START Available data
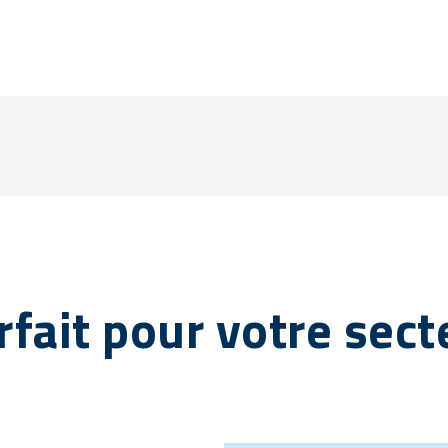
rfait pour votre sect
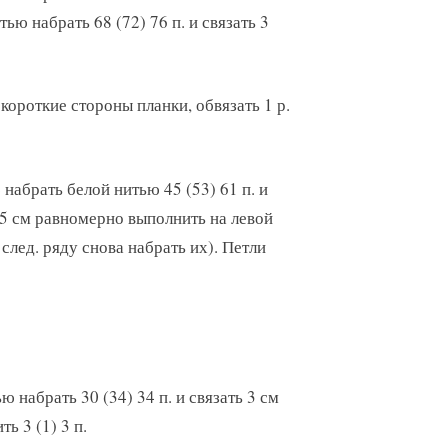
ью набрать 68 (72) 76 п. и связать 3
короткие стороны планки, обвязать 1 р.
 набрать белой нитью 45 (53) 61 п. и
1,5 см равномерно выполнить на левой
 след. ряду снова набрать их). Петли
абрать 30 (34) 34 п. и связать 3 см
ь 3 (1) 3 п.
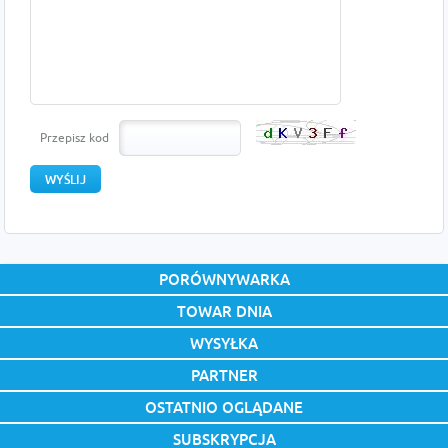
Przepisz kod
PORÓWNYWARKA
TOWAR DNIA
WYSYŁKA
PARTNER
OSTATNIO OGLĄDANE
SUBSKRYPCJA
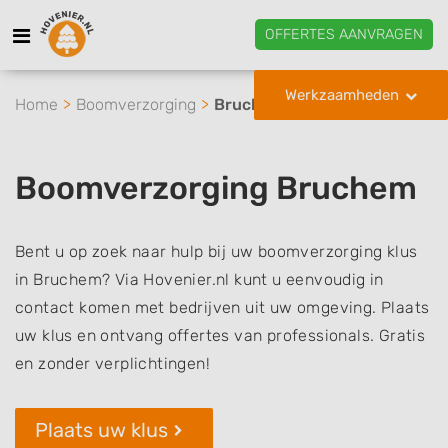
OFFERTES AANVRAGEN
Werkzaamheden
Home
Boomverzorging
Bruchem
Boomverzorging Bruchem
Bent u op zoek naar hulp bij uw boomverzorging klus
in Bruchem? Via Hovenier.nl kunt u eenvoudig in
contact komen met bedrijven uit uw omgeving. Plaats
uw klus en ontvang offertes van professionals. Gratis
en zonder verplichtingen!
Plaats uw klus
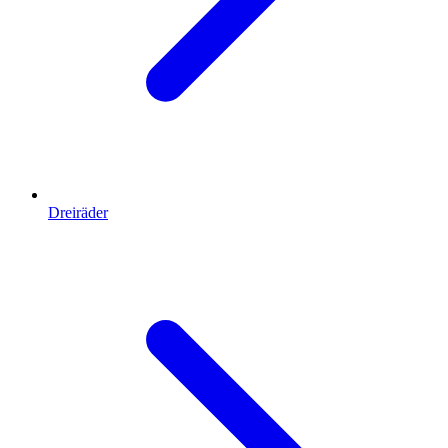
Dreiräder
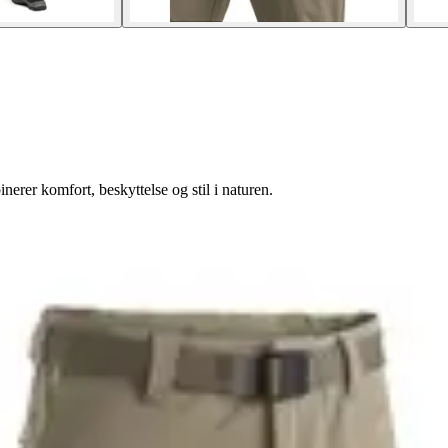
erer komfort, beskyttelse og stil i naturen.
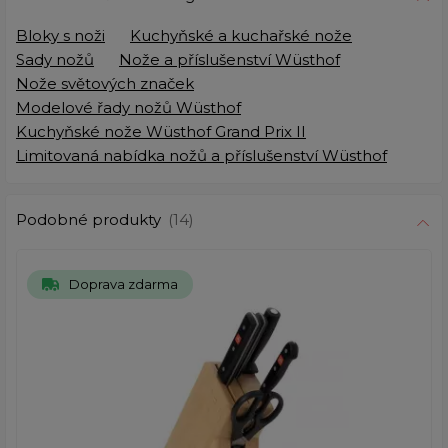
Bloky s noži
Kuchyňské a kuchařské nože
Sady nožů
Nože a příslušenství Wüsthof
Nože světových značek
Modelové řady nožů Wüsthof
Kuchyňské nože Wüsthof Grand Prix II
Limitovaná nabídka nožů a příslušenství Wüsthof
Podobné produkty
(14)
Doprava zdarma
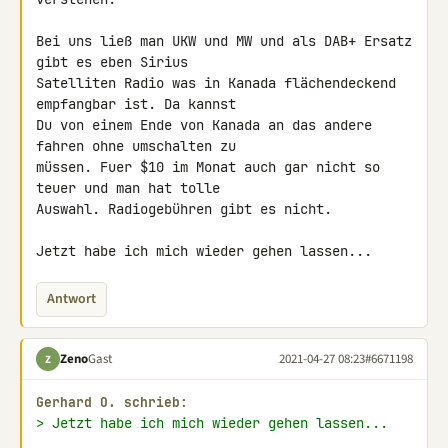
Bei uns ließ man UKW und MW und als DAB+ Ersatz 
gibt es eben Sirius 

Satelliten Radio was in Kanada flächendeckend 
empfangbar ist. Da kannst 

Du von einem Ende von Kanada an das andere 
fahren ohne umschalten zu 

müssen. Fuer $10 im Monat auch gar nicht so 
teuer und man hat tolle 

Auswahl. Radiogebühren gibt es nicht.

Jetzt habe ich mich wieder gehen lassen...
Antwort
Zeno
Gast
2021-04-27 08:23
#6671198
Z
Gerhard O. schrieb:
> Jetzt habe ich mich wieder gehen lassen...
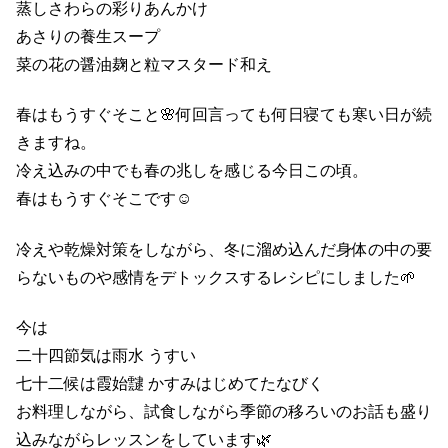
蒸しさわらの彩りあんかけ
あさりの養生スープ
菜の花の醤油麹と粒マスタード和え
春はもうすぐそこと🌸何回言っても何日寝ても寒い日が続
きますね。
冷え込みの中でも春の兆しを感じる今日この頃。
春はもうすぐそこです☺️
冷えや乾燥対策をしながら、冬に溜め込んだ身体の中の要
らないものや感情をデトックスするレシピにしました🌱
今は
二十四節気は雨水 うすい
七十二候は霞始靆 かすみはじめてたなびく
お料理しながら、試食しながら季節の移ろいのお話も盛り
込みながらレッスンをしています🌿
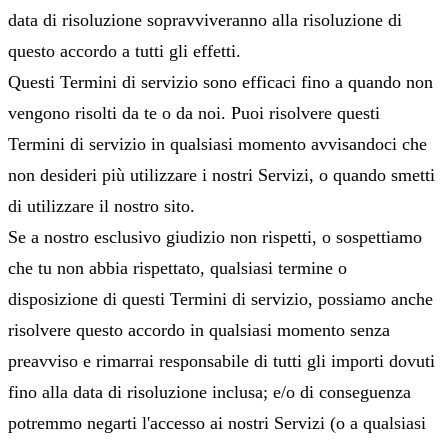
data di risoluzione sopravviveranno alla risoluzione di
questo accordo a tutti gli effetti.
Questi Termini di servizio sono efficaci fino a quando non
vengono risolti da te o da noi. Puoi risolvere questi
Termini di servizio in qualsiasi momento avvisandoci che
non desideri più utilizzare i nostri Servizi, o quando smetti
di utilizzare il nostro sito.
Se a nostro esclusivo giudizio non rispetti, o sospettiamo
che tu non abbia rispettato, qualsiasi termine o
disposizione di questi Termini di servizio, possiamo anche
risolvere questo accordo in qualsiasi momento senza
preavviso e rimarrai responsabile di tutti gli importi dovuti
fino alla data di risoluzione inclusa; e/o di conseguenza
potremmo negarti l'accesso ai nostri Servizi (o a qualsiasi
END Available data
> Your instructions
An exact copy of the entries above is needed, with the pictures removed.

> Completed exercise
rfait pour votre sect
ью набрать 68 (72) 76 п. и связать 3
короткие стороны планки, обвязать 1 р.
 набрать белой нитью 45 (53) 61 п. и
1,5 см равномерно выполнить на левой
 след. ряду снова набрать их). Петли
абрать 30 (34) 34 п. и связать 3 см
ь 3 (1) 3 п.
Przepisz kod
PORÓWNYWARKA
TOWAR DNIA
WYSYŁKA
PARTNER
OSTATNIO OGLĄDANE
SUBSKRYPCJA
OFFERTES AANVRAGEN
Werkzaamheden
Home
Boomverzorging
Bruchem
Boomverzorging Bruchem
Bent u op zoek naar hulp bij uw boomverzorging klus
in Bruchem? Via Hovenier.nl kunt u eenvoudig in
contact komen met bedrijven uit uw omgeving. Plaats
uw klus en ontvang offertes van professionals. Gratis
en zonder verplichtingen!
Plaats uw klus
Dreiräder
erer komfort, beskyttelse og stil i naturen.
Bloky s noži
Kuchyňské a kuchařské nože
Sady nožů
Nože a příslušenství Wüsthof
Nože světových značek
Modelové řady nožů Wüsthof
Kuchyňské nože Wüsthof Grand Prix II
Limitovaná nabídka nožů a příslušenství Wüsthof
Podobné produkty
(14)
Doprava zdarma
Bei uns ließ man UKW und MW und als DAB+ Ersatz 
gibt es eben Sirius 

Satelliten Radio was in Kanada flächendeckend 
empfangbar ist. Da kannst 

Du von einem Ende von Kanada an das andere 
fahren ohne umschalten zu 

müssen. Fuer $10 im Monat auch gar nicht so 
teuer und man hat tolle 

Auswahl. Radiogebühren gibt es nicht.

Jetzt habe ich mich wieder gehen lassen...
Antwort
Zeno
Gast
2021-04-27 08:23
#6671198
Z
Gerhard O. schrieb:
> Jetzt habe ich mich wieder gehen lassen...
蒸しさわらの彩りあんかけ
あさりの養生スープ
菜の花の醤油麹と粒マスタード和え
春はもうすぐそこと🌸何回言っても何日寝ても寒い日が続
きますね。
冷え込みの中でも春の兆しを感じる今日この頃。
春はもうすぐそこです☺️
冷えや乾燥対策をしながら、冬に溜め込んだ身体の中の要
らないものや感情をデトックスするレシピにしました🌱
今は
二十四節気は雨水 うすい
七十二候は霞始靆 かすみはじめてたなびく
お料理しながら、試食しながら季節の移ろいのお話も盛り
込みながらレッスンをしています🌿
data di risoluzione sopravviveranno alla risoluzione di
questo accordo a tutti gli effetti.
Questi Termini di servizio sono efficaci fino a quando non
vengono risolti da te o da noi. Puoi risolvere questi
Termini di servizio in qualsiasi momento avvisandoci che
non desideri più utilizzare i nostri Servizi, o quando smetti
di utilizzare il nostro sito.
Se a nostro esclusivo giudizio non rispetti, o sospettiamo
che tu non abbia rispettato, qualsiasi termine o
disposizione di questi Termini di servizio, possiamo anche
risolvere questo accordo in qualsiasi momento senza
preavviso e rimarrai responsabile di tutti gli importi dovuti
fino alla data di risoluzione inclusa; e/o di conseguenza
potremmo negarti l'accesso ai nostri Servizi (o a qualsiasi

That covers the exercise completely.